Hearn, Lian – Glanz des Mondes, Der (Der Clan der Otori Band 3)

Da ist er nun auch schon, der letzte Band um den Otori-Krieger Takeo von Lian Hearn. Nach dem beeindruckenden ersten Buch „Das Schwert in der Stille“ und dem ebenbürtigen, spannungsvollen Nachfolger [„Der Pfad im Schnee“ 968 findet die dramatische Fantasy-Geschichte aus dem mittelalterlichen Asien hier ihr Ende, und wie schon bei den Vorgänger-Bänden lässt Hearn die Tragik der gesamten Handlung auch dieses Mal nicht außen vor. Im Gegenteil; es geht um ein finales Gefecht, um die entscheidende Schlacht, aber auch um die große, endlich vereinte Liebe mit all ihren Emotionen, aber eben auch mit all ihrer Trauer.

_Story:_

Endlich sind Takeo und Kaede vereint und können ihre lang anhaltende Liebe mit ihrer Hochzeit besiegeln. Doch in den Genuss ihres Familienglücks kommen sie nur für kurze Zeit, denn der Clan, der gegen diese Vermählung war, lässt ihnen keine ruhige Minute. Die Otori-Lords erkennen den Herrschaftsanspruch des jungen Kriegers nicht an und bereiten sich daher auf den Kampf gegen den Träger des legendären Schwertes Jato vor.

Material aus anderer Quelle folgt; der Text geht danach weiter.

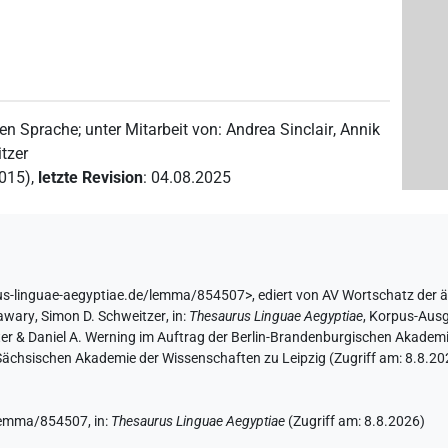
hen Sprache
;
unter Mitarbeit von
:
Andrea Sinclair
,
Annik
tzer
2015)
,
letzte Revision
:
04.08.2025
us-linguae-aegyptiae.de/lemma/854507>
,
ediert von AV Wortschatz der 
Hawary
,
Simon D. Schweitzer
,
in
:
Thesaurus Linguae Aegyptiae
,
Korpus-Ausg
hter & Daniel A. Werning im Auftrag der Berlin-Brandenburgischen Akade
er Sächsischen Akademie der Wissenschaften zu Leipzig (Zugriff am:
8.8.20
e/lemma/854507,
in
:
Thesaurus Linguae Aegyptiae
(
Zugriff am
:
8.8.2026
)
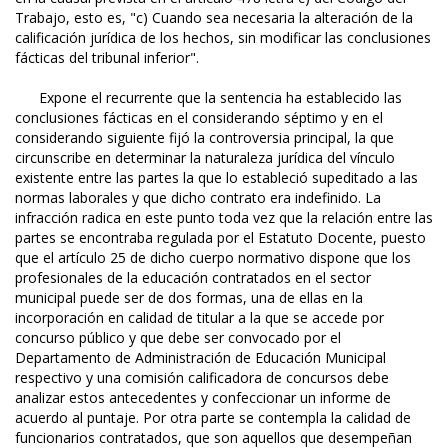
Trabajo, esto es, "c) Cuando sea necesaria la alteración de la
calificación jurídica de los hechos, sin modificar las conclusiones
fácticas del tribunal inferior".
Expone el recurrente que la sentencia ha establecido las
conclusiones fácticas en el considerando séptimo y en el
considerando siguiente fijó la controversia principal, la que
circunscribe en determinar la naturaleza jurídica del vínculo
existente entre las partes la que lo estableció supeditado a las
normas laborales y que dicho contrato era indefinido. La
infracción radica en este punto toda vez que la relación entre las
partes se encontraba regulada por el Estatuto Docente, puesto
que el artículo 25 de dicho cuerpo normativo dispone que los
profesionales de la educación contratados en el sector
municipal puede ser de dos formas, una de ellas en la
incorporación en calidad de titular a la que se accede por
concurso público y que debe ser convocado por el
Departamento de Administración de Educación Municipal
respectivo y una comisión calificadora de concursos debe
analizar estos antecedentes y confeccionar un informe de
acuerdo al puntaje. Por otra parte se contempla la calidad de
funcionarios contratados, que son aquellos que desempeñan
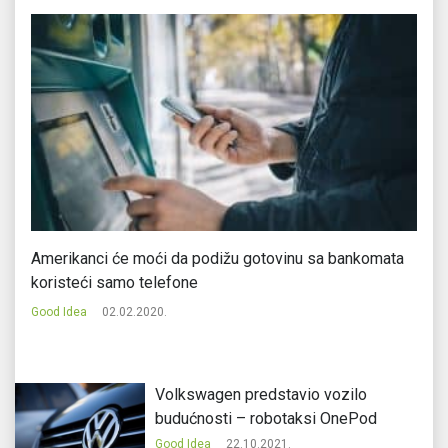
Amerikanci će moći da podižu gotovinu sa bankomata
Go
koristeći samo telefone
Go
Good Idea
02.02.2020.
Volkswagen predstavio vozilo
budućnosti – robotaksi OnePod
Good Idea
22.10.2021.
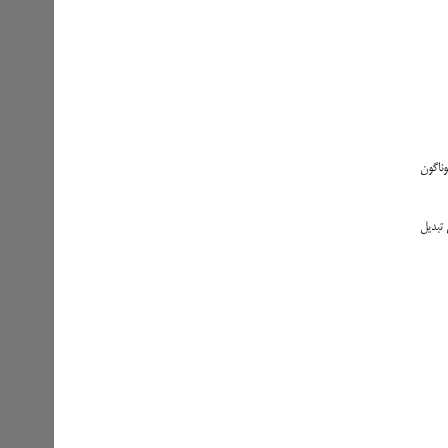
و برنامه‌های گوناگون
ت. این مجموعه ویژگی‌ها گلکسی M14 آن را بهترین گوشی گیمینگ سامسونگ تا 10 میلیون تبدیل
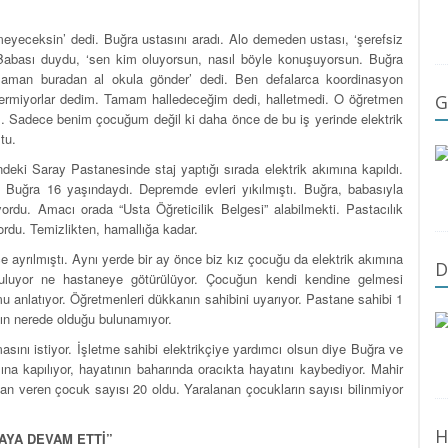
eyeceksin’ dedi. Buğra ustasını aradı. Alo demeden ustası, ‘şerefsiz
 Babası duydu, ‘sen kim oluyorsun, nasıl böyle konuşuyorsun. Buğra
aman buradan al okula gönder’ dedi. Ben defalarca koordinasyon
rmiyorlar dedim. Tamam halledeceğim dedi, halletmedi. O öğretmen
G
 Sadece benim çocuğum değil ki daha önce de bu iş yerinde elektrik
tu.
eki Saray Pastanesinde staj yaptığı sırada elektrik akımına kapıldı.
 Buğra 16 yaşındaydı. Depremde evleri yıkılmıştı. Buğra, babasıyla
du. Amacı orada “Usta Öğreticilik Belgesi” alabilmekti. Pastacılık
rdu. Temizlikten, hamallığa kadar.
 ayrılmıştı. Aynı yerde bir ay önce biz kız çocuğu da elektrik akımına
D
tuluyor ne hastaneye götürülüyor. Çocuğun kendi kendine gelmesi
 anlatıyor. Öğretmenleri dükkanın sahibini uyarıyor. Pastane sahibi 1
ın nerede olduğu bulunamıyor.
masını istiyor. İşletme sahibi elektrikçiye yardımcı olsun diye Buğra ve
ına kapılıyor, hayatının baharında oracıkta hayatını kaybediyor. Mahir
an veren çocuk sayısı 20 oldu. Yaralanan çocukların sayısı bilinmiyor
H
AYA DEVAM ETTİ”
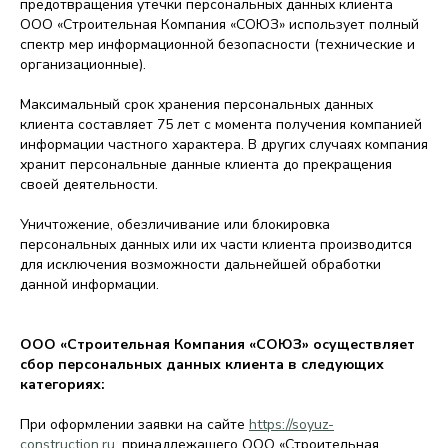
предотвращения утечки персональных данных клиента
ООО «Строительная Компания «СОЮЗ» использует полный
спектр мер информационной безопасности (технические и
организационные).
Максимальный срок хранения персональных данных
клиента составляет 75 лет с момента получения компанией
информации частного характера. В других случаях компания
хранит персональные данные клиента до прекращения
своей деятельности.
Уничтожение, обезличивание или блокировка
персональных данных или их части клиента производится
для исключения возможности дальнейшей обработки
данной информации.
ООО «Строительная Компания «СОЮЗ» осуществляет
сбор персональных данных клиента в следующих
категориях:
При оформлении заявки на сайте
https://soyuz-
construction.ru
, принадлежащего ООО «Строительная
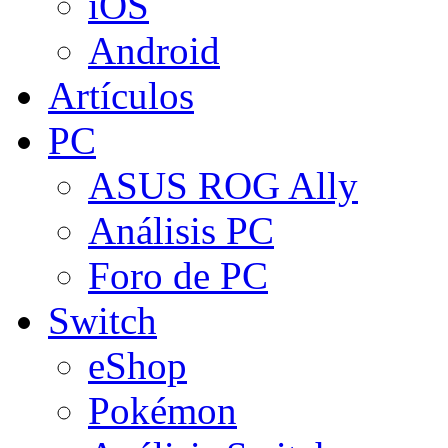
iOS
Android
Artículos
PC
ASUS ROG Ally
Análisis PC
Foro de PC
Switch
eShop
Pokémon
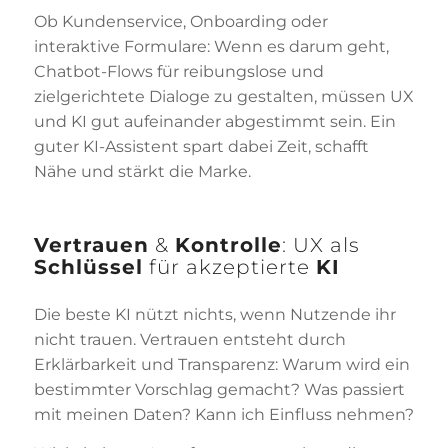
Ob Kundenservice, Onboarding oder
interaktive Formulare: Wenn es darum geht,
Chatbot-Flows für reibungslose und
zielgerichtete Dialoge zu gestalten, müssen UX
und KI gut aufeinander abgestimmt sein. Ein
guter KI-Assistent spart dabei Zeit, schafft
Nähe und stärkt die Marke.
Vertrauen
&
Kontrolle
: UX als
Schlüssel
für akzeptierte
KI
Die beste KI nützt nichts, wenn Nutzende ihr
nicht trauen. Vertrauen entsteht durch
Erklärbarkeit und Transparenz: Warum wird ein
bestimmter Vorschlag gemacht? Was passiert
mit meinen Daten? Kann ich Einfluss nehmen?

Takeo stellt sich diesem Kampf und versammelt seine zahlreichen Anhänger um sich. Verbündet ziehen die Männer in den Kampf: für Gerechtigkeit, für Frieden im Land der Lords, für das Ende der Schreckensherrschaft des Clans und schlussendlich für den inneren Seelenfrieden, für die Liebe ihres Anführers zu der hübschen Gemahlin Kaede.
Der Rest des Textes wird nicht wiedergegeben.